Masa Silam Sebagai Teks
Yang merupakan ciri khas dari bentuk hermeneutika ialah aksioma, bahwa dunia sosio-historis merupakan sesuatu dunia yang penuh arti. Oleh karena itu, para filusuf sejarah dari tradisi strukturalis, sering menyarankan untuk mempelajari masa silam, seolah-olah itu merupakan suatu teks. Pendekatan ini merupakan suatu bentuk hermeneutika yang serba baru, yang tidak lagi dapat di kritik dengan alasan-alasan yang diajukan dalam pasal diatas tadi.
Karangan H. White, Metahistory (1973), mrupakan suatu usaha yang paling menonjol dalam mengembangkan suatu filsafat sejarah seperti dilukiskan diatas tadi. Bagi White, masa silam merupakan sebuah teks prosa, lagipula sebuah teks yang belum kita mengerti atau mudah sekali keliru mengerti. Adapun tugas seorang ahli sejarah adalah menafsirkan teks (historis), atau menjadi “puisi” penulisan sejarah.
Seorang ahli sejarah harus belajar mengidentifikasikan unsur-unsur masa silam yang berdiri sendiri (leksion) kemudian membuat daftar (gramatika) bagaimana unsur-unsur itu terkait dalam keseluruhan yang lebih luas (sintaksis), sehingga akhirnya dapat mengatakan yang sebenarnya (semantik) dari suatu segi (bagian) dalam masa silam. Adapun menurut White, empat bentuk gaya bahasa yang membuka jalan untuk menerjemahkan prosa menjadi puisi penulisan sejarah, yaitu metafora, sinekdoke, metomini, dan ironi.
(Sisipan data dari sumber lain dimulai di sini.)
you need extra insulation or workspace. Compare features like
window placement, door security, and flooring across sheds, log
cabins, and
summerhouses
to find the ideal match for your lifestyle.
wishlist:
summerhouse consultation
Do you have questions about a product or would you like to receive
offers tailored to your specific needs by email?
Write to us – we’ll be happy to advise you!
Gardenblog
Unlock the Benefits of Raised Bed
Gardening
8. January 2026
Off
Setiap gaya bahasa menyebabkan suatu integrasi atau disintegrasi yang khas, bagi unsur masa silam di dalam penuisan sejarah. Contoh yang diajukan White mengenai penulisan gaya metafora ialah” Kekasihku merupakan sekuntum bunga mawar”. Kemiripan menyangkut hakikat seorang kekasih dan sekuntum bunga mawar, keduanya indah dan elok.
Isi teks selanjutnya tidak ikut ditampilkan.